WORK INSTRUCTIONS:
What you output must be the exact lines from the first line of the data through the one holding "que aprender", with no pictures.

Saved data entries:

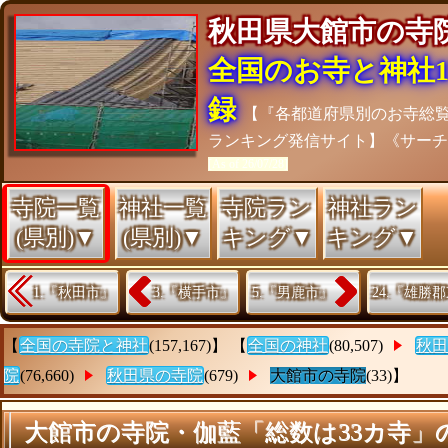
秋田県大館市の
全国のお寺と神社15
録
【『各都道府県別のお寺総
ランキング発信サイト】《サー
[As of 26/07/28]
寺院一覧
神社一覧
寺院ラン
神社ラン
(県別)▼
(県別)▼
キング▼
キング▼
1.『秋田市』
3.『横手市』
5.『男鹿市』
24.『雄勝
【
全国の寺院と神社
(157,167)】 【
全国の神社
(80,507)
秋田
院
(76,660)
秋田県の寺院
(679)
大館市の寺院
(33)】
大館市の寺院・伽藍「総数は33カ寺」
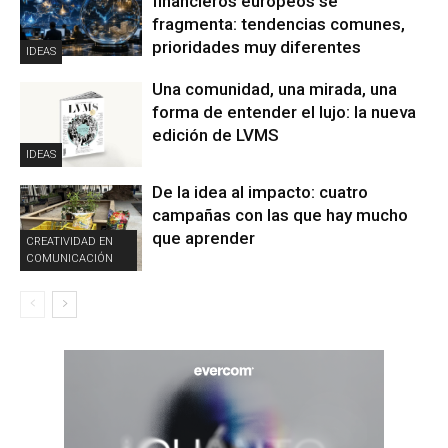
financieros europeos se
fragmenta: tendencias comunes,
prioridades muy diferentes
IDEAS
Una comunidad, una mirada, una
forma de entender el lujo: la nueva
edición de LVMS
IDEAS
De la idea al impacto: cuatro
campañas con las que hay mucho
que aprender
CREATIVIDAD EN
COMUNICACIÓN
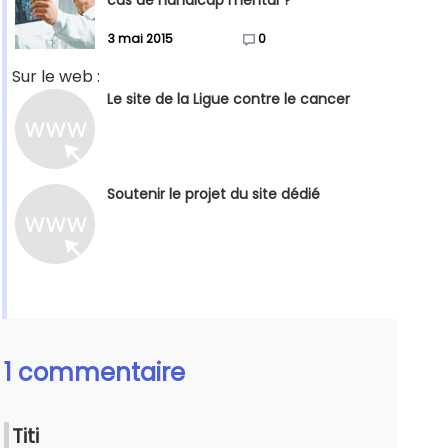
3 mai 2015
0
Sur le web :
Le site de la Ligue contre le cancer
Soutenir le projet du site dédié
1 commentaire
Titi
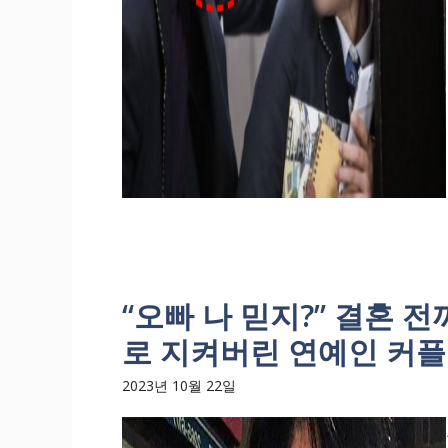
“오빠 나 믿지?” 결혼 
로 지켜버린 연예인 커플
2023년 10월 22일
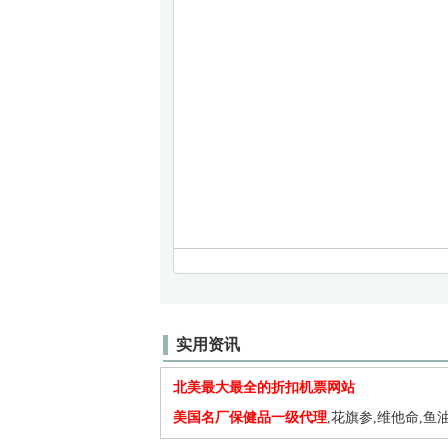
实用资讯
北美最大最全的折扣机票网站
美国名厂保健品一级代理
,花旗参,维他命,鱼油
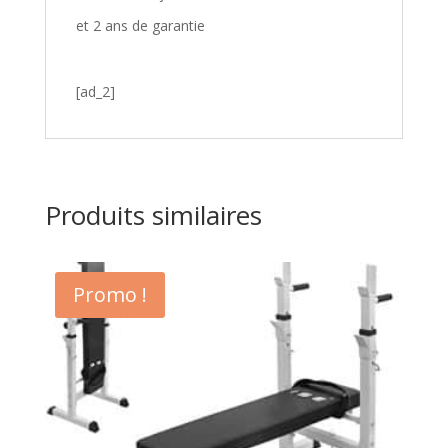
et 2 ans de garantie
[ad_2]
Produits similaires
Promo !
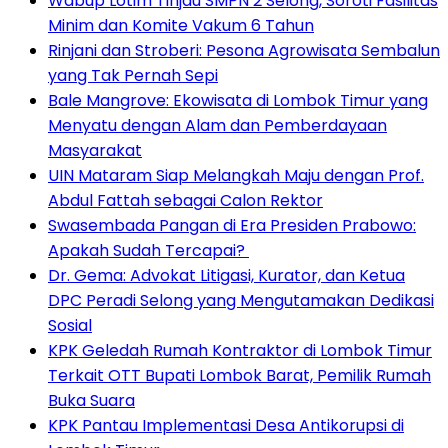
Wabup Lotim Tinjau SMPN 2 Selong, Soroti Fasilitas
Minim dan Komite Vakum 6 Tahun
Rinjani dan Stroberi: Pesona Agrowisata Sembalun
yang Tak Pernah Sepi
Bale Mangrove: Ekowisata di Lombok Timur yang
Menyatu dengan Alam dan Pemberdayaan
Masyarakat
UIN Mataram Siap Melangkah Maju dengan Prof.
Abdul Fattah sebagai Calon Rektor
Swasembada Pangan di Era Presiden Prabowo:
Apakah Sudah Tercapai?
Dr. Gema: Advokat Litigasi, Kurator, dan Ketua
DPC Peradi Selong yang Mengutamakan Dedikasi
Sosial
KPK Geledah Rumah Kontraktor di Lombok Timur
Terkait OTT Bupati Lombok Barat, Pemilik Rumah
Buka Suara
KPK Pantau Implementasi Desa Antikorupsi di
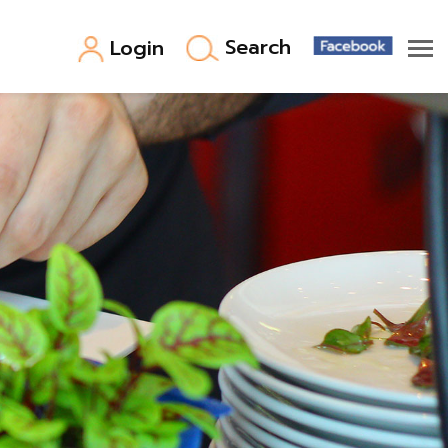
Search
Login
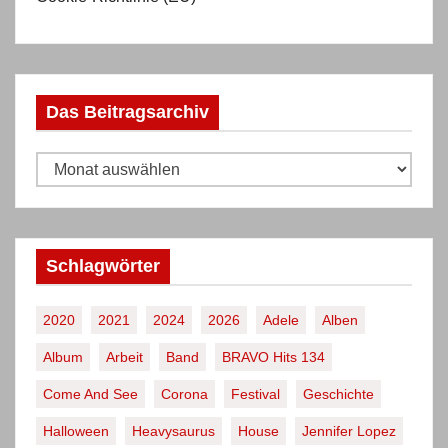
Das Beitragsarchiv
D
a
s
B
Schlagwörter
e
i
2020
2021
2024
2026
Adele
Alben
t
Album
Arbeit
Band
BRAVO Hits 134
r
a
Come And See
Corona
Festival
Geschichte
g
Halloween
Heavysaurus
House
Jennifer Lopez
s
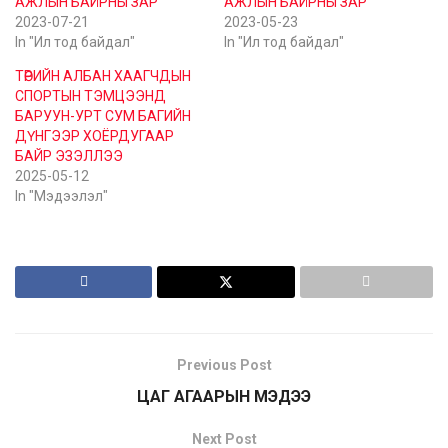
АЖЛЫН БАЙРНЫ ЗАР
АЖЛЫН БАЙРНЫ ЗАР
2023-07-21
2023-05-23
In "Ил тод байдал"
In "Ил тод байдал"
ТӨРИЙН АЛБАН ХААГЧДЫН
СПОРТЫН ТЭМЦЭЭНД
БАРУУН-УРТ СУМ БАГИЙН
ДҮНГЭЭР ХОЁРДУГААР
БАЙР ЭЗЭЛЛЭЭ
2025-05-12
In "Мэдээлэл"
Previous Post
ЦАГ АГААРЫН МЭДЭЭ
Next Post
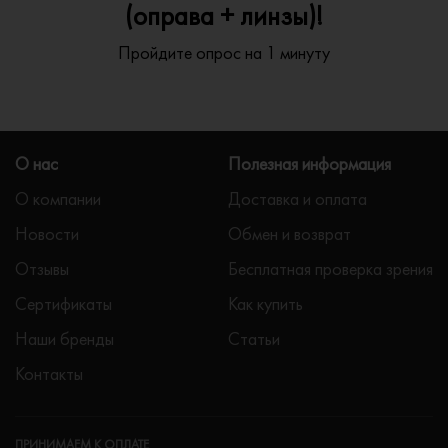
(оправа + линзы)!
Пройдите опрос на 1 минуту
О нас
Полезная информация
О компании
Доставка и оплата
Новости
Обмен и возврат
Отзывы
Бесплатная проверка зрения
Сертификаты
Как купить
Наши бренды
Статьи
Контакты
ПРИНИМАЕМ К ОПЛАТЕ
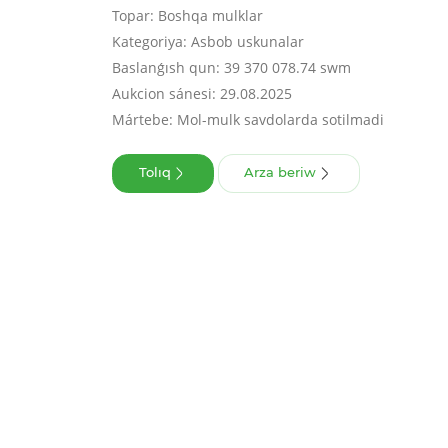
Topar: Boshqa mulklar
Kategoriya: Asbob uskunalar
Baslanǵısh qun: 39 370 078.74 swm
Aukcion sánesi: 29.08.2025
Mártebe: Mol-mulk savdolarda sotilmadi
Tolıq
Arza beriw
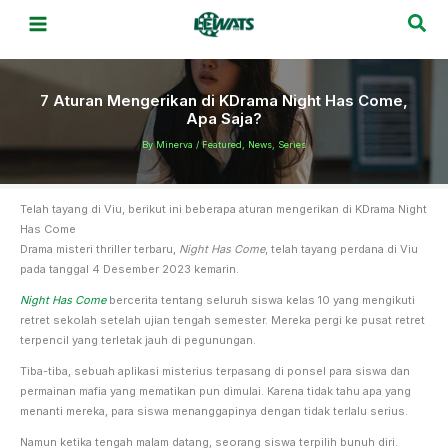
Skip
Sea
to
content
7 Aturan Mengerikan di KDrama Night Has Come,
Apa Saja?
By
Minerva
/
Featured
,
News
,
Series
Telah tayang di Viu, berikut ini beberapa aturan mengerikan di KDrama Night
Has Come
Drama misteri thriller terbaru,
Night Has Come
, telah tayang perdana di Viu
pada tanggal 4 Desember 2023 kemarin.
Night Has Come
bercerita tentang seluruh siswa kelas 10 yang mengikuti
retret sekolah setelah ujian tengah semester. Mereka pergi ke pusat retret
terpencil yang terletak jauh di pegunungan.
Tiba-tiba, sebuah aplikasi misterius terpasang di ponsel para siswa dan
permainan mafia yang mematikan pun dimulai. Karena tidak tahu apa yang
menanti mereka, para siswa menanggapinya dengan tidak terlalu serius.
Namun ketika tengah malam datang, seorang siswa terpilih bunuh diri.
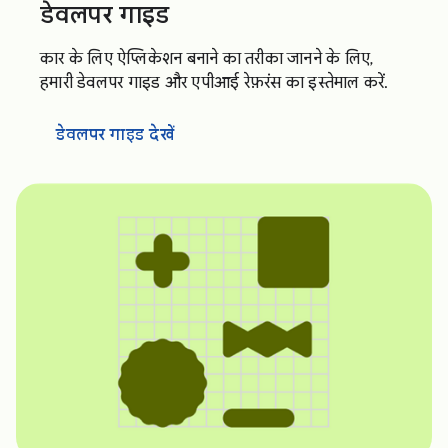
डेवलपर गाइड
कार के लिए ऐप्लिकेशन बनाने का तरीका जानने के लिए,
हमारी डेवलपर गाइड और एपीआई रेफ़रंस का इस्तेमाल करें.
डेवलपर गाइड देखें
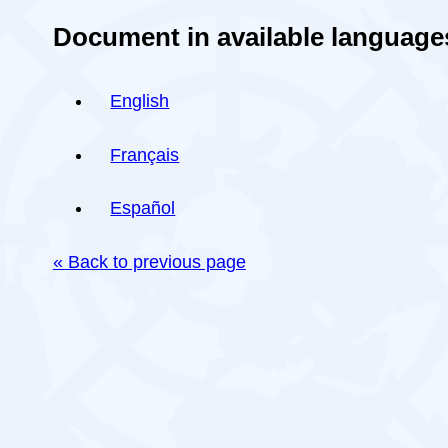
Document in available language
English
Français
Español
« Back to previous page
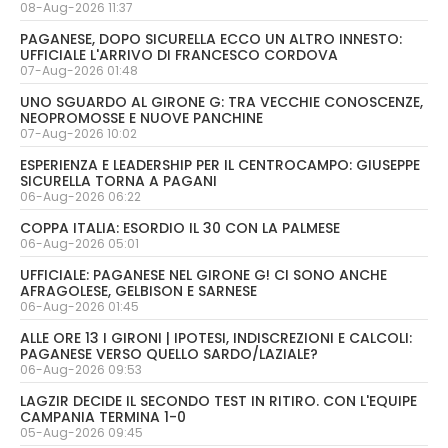
08-Aug-2026 11:37
PAGANESE, DOPO SICURELLA ECCO UN ALTRO INNESTO:
UFFICIALE L'ARRIVO DI FRANCESCO CORDOVA
07-Aug-2026 01:48
UNO SGUARDO AL GIRONE G: TRA VECCHIE CONOSCENZE,
NEOPROMOSSE E NUOVE PANCHINE
07-Aug-2026 10:02
ESPERIENZA E LEADERSHIP PER IL CENTROCAMPO: GIUSEPPE
SICURELLA TORNA A PAGANI
06-Aug-2026 06:22
COPPA ITALIA: ESORDIO IL 30 CON LA PALMESE
06-Aug-2026 05:01
UFFICIALE: PAGANESE NEL GIRONE G! CI SONO ANCHE
AFRAGOLESE, GELBISON E SARNESE
06-Aug-2026 01:45
ALLE ORE 13 I GIRONI | IPOTESI, INDISCREZIONI E CALCOLI:
PAGANESE VERSO QUELLO SARDO/LAZIALE?
06-Aug-2026 09:53
LAGZIR DECIDE IL SECONDO TEST IN RITIRO. CON L'EQUIPE
CAMPANIA TERMINA 1-0
05-Aug-2026 09:45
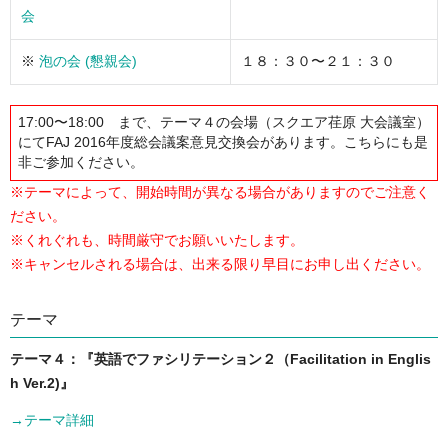
会
※
泡の会 (懇親会)
１８：３０〜２１：３０
17:00〜18:00 まで、テーマ４の会場（スクエア荏原 大会議室）
にてFAJ 2016年度総会議案意見交換会があります。こちらにも是
非ご参加ください。
※テーマによって、開始時間が異なる場合がありますのでご注意く
ださい。
※くれぐれも、時間厳守でお願いいたします。
※キャンセルされる場合は、出来る限り早目にお申し出ください。
テーマ
テーマ４：『英語でファシリテーション２（Facilitation in Englis
h Ver.2)』
→テーマ詳細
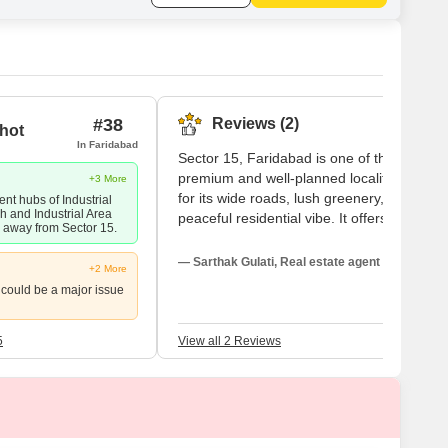
#38
Reviews (2)
hot
In Faridabad
Sector 15, Faridabad is one of the most
premium and well-planned localities, know
+3 More
for its wide roads, lush greenery, and
nt hubs of Industrial
h and Industrial Area
peaceful residential vibe. It offers excellent
 away from Sector 15.
connectivity to Delhi and other parts of the
city, with top schools, hospitals, and marke
— Sarthak Gulati, Real estate agent
+2 More
nearby, making it a highly desirable addre
 could be a major issue
5
View all 2 Reviews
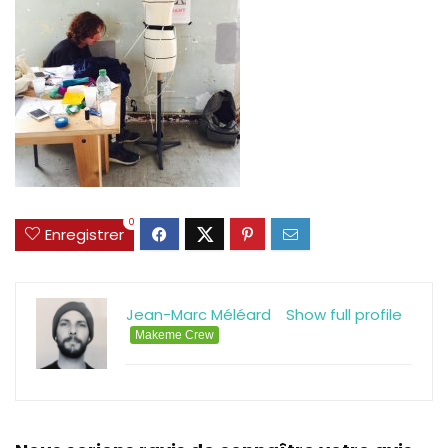
0
Enregistrer
Jean-Marc Méléard
Show full profile
Makeme Crew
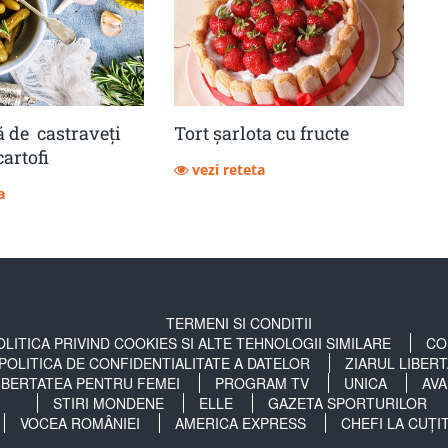
 de castraveţi
Tort șarlota cu fructe
cartofi
vezi reteta
a
TERMENI SI CONDITII
OLITICA PRIVIND COOKIES SI ALTE TEHNOLOGII SIMILARE
CO
POLITICA DE CONFIDENTIALITATE A DATELOR
ZIARUL LIBER
IBERTATEA PENTRU FEMEI
PROGRAM TV
UNICA
AVA
STIRI MONDENE
ELLE
GAZETA SPORTURILOR
VOCEA ROMÂNIEI
AMERICA EXPRESS
CHEFI LA CUȚI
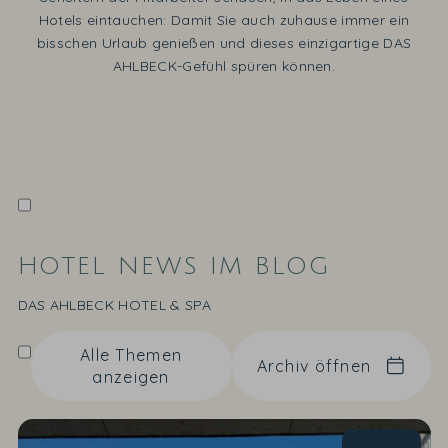
Hotels eintauchen: Damit Sie auch zuhause immer ein
bisschen Urlaub genießen und dieses einzigartige DAS
AHLBECK-Gefühl spüren können.
HOTEL NEWS IM BLOG
DAS AHLBECK HOTEL & SPA
Alle Themen
Archiv öffnen
anzeigen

EXERCISE RESULT:
秋田県大館市の
全国のお寺と神社15
録
【『各都道府県別のお寺総
ランキング発信サイト】《サー
[As of 26/07/28]
寺院一覧
神社一覧
寺院ラン
神社ラン
(県別)▼
(県別)▼
キング▼
キング▼
1.『秋田市』
3.『横手市』
5.『男鹿市』
24.『雄勝
【
全国の寺院と神社
(157,167)】 【
全国の神社
(80,507)
秋田
院
(76,660)
秋田県の寺院
(679)
大館市の寺院
(33)】
大館市の寺院・伽藍「総数は33カ寺」
financieros europeos se
fragmenta: tendencias comunes,
prioridades muy diferentes
IDEAS
Una comunidad, una mirada, una
forma de entender el lujo: la nueva
edición de LVMS
IDEAS
De la idea al impacto: cuatro
campañas con las que hay mucho
que aprender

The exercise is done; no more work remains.